[Problem details] Skip the pictures and restate, word for word, the lines from the one containing "Dach to jeden" to the end of the data below.

[Task material — start]

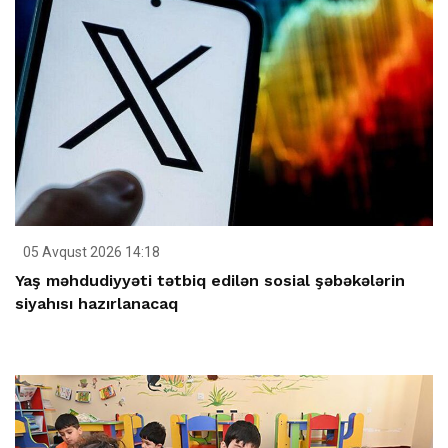
05 Avqust 2026 14:18
Yaş məhdudiyyəti tətbiq edilən sosial şəbəkələrin
siyahısı hazırlanacaq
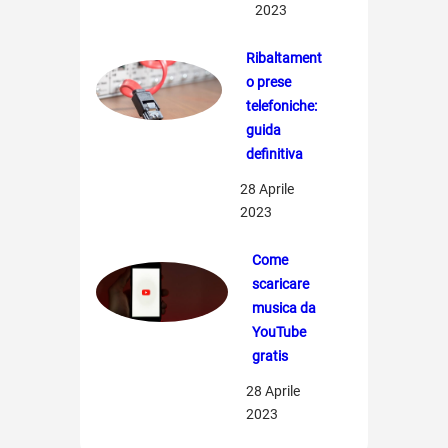
2023
Ribaltament
o prese
telefoniche:
guida
definitiva
28 Aprile
2023
Come
scaricare
musica da
YouTube
gratis
28 Aprile
2023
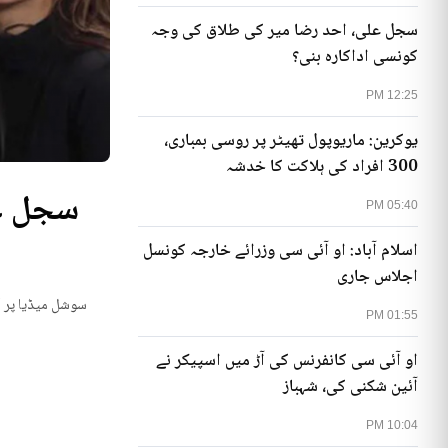
سجل علی، احد رضا میر کی طلاق کی وجہ
کونسی اداکارہ بنی؟
12:25 PM
یوکرین: ماریوپول تھیٹر پر روسی بمباری،
300 افراد کی ہلاکت کا خدشہ
05:40 PM
اسلام آباد: او آئی سی وزرائے خارجہ کونسل
اجلاس جاری
یوکرینی حکام نے م
01:55 PM
او آئی سی کانفرنس کی آڑ میں اسپیکر نے
آئین شکنی کی، شہباز
10:04 PM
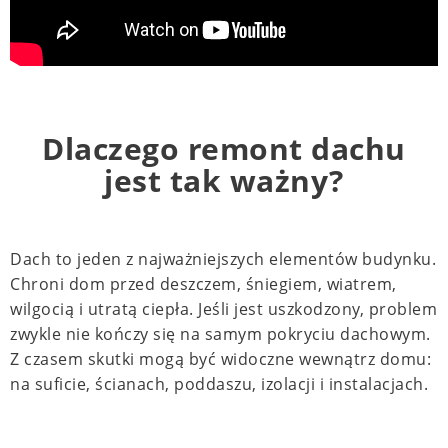
Dlaczego remont dachu
jest tak ważny?
Dach to jeden z najważniejszych elementów budynku.
Chroni dom przed deszczem, śniegiem, wiatrem,
wilgocią i utratą ciepła. Jeśli jest uszkodzony, problem
zwykle nie kończy się na samym pokryciu dachowym.
Z czasem skutki mogą być widoczne wewnątrz domu:
na suficie, ścianach, poddaszu, izolacji i instalacjach.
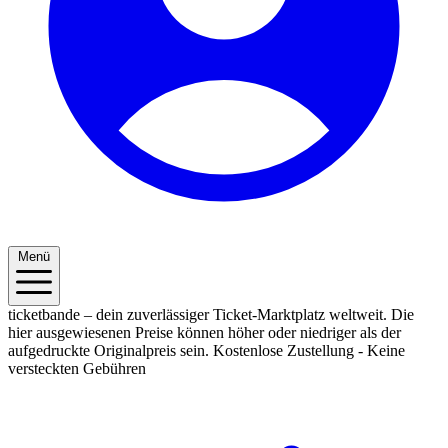
Menü
ticketbande – dein zuverlässiger Ticket-Marktplatz weltweit. Die
hier ausgewiesenen Preise können höher oder niedriger als der
aufgedruckte Originalpreis sein.
Kostenlose Zustellung - Keine
versteckten Gebühren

[Task material — finish]

[Result of this exercise]
Dach to jeden z najważniejszych elementów budynku.
Chroni dom przed deszczem, śniegiem, wiatrem,
wilgocią i utratą ciepła. Jeśli jest uszkodzony, problem
zwykle nie kończy się na samym pokryciu dachowym.
Z czasem skutki mogą być widoczne wewnątrz domu:
na suficie, ścianach, poddaszu, izolacji i instalacjach.
Menü
ticketbande – dein zuverlässiger Ticket-Marktplatz weltweit. Die
hier ausgewiesenen Preise können höher oder niedriger als der
aufgedruckte Originalpreis sein.
Kostenlose Zustellung - Keine
versteckten Gebühren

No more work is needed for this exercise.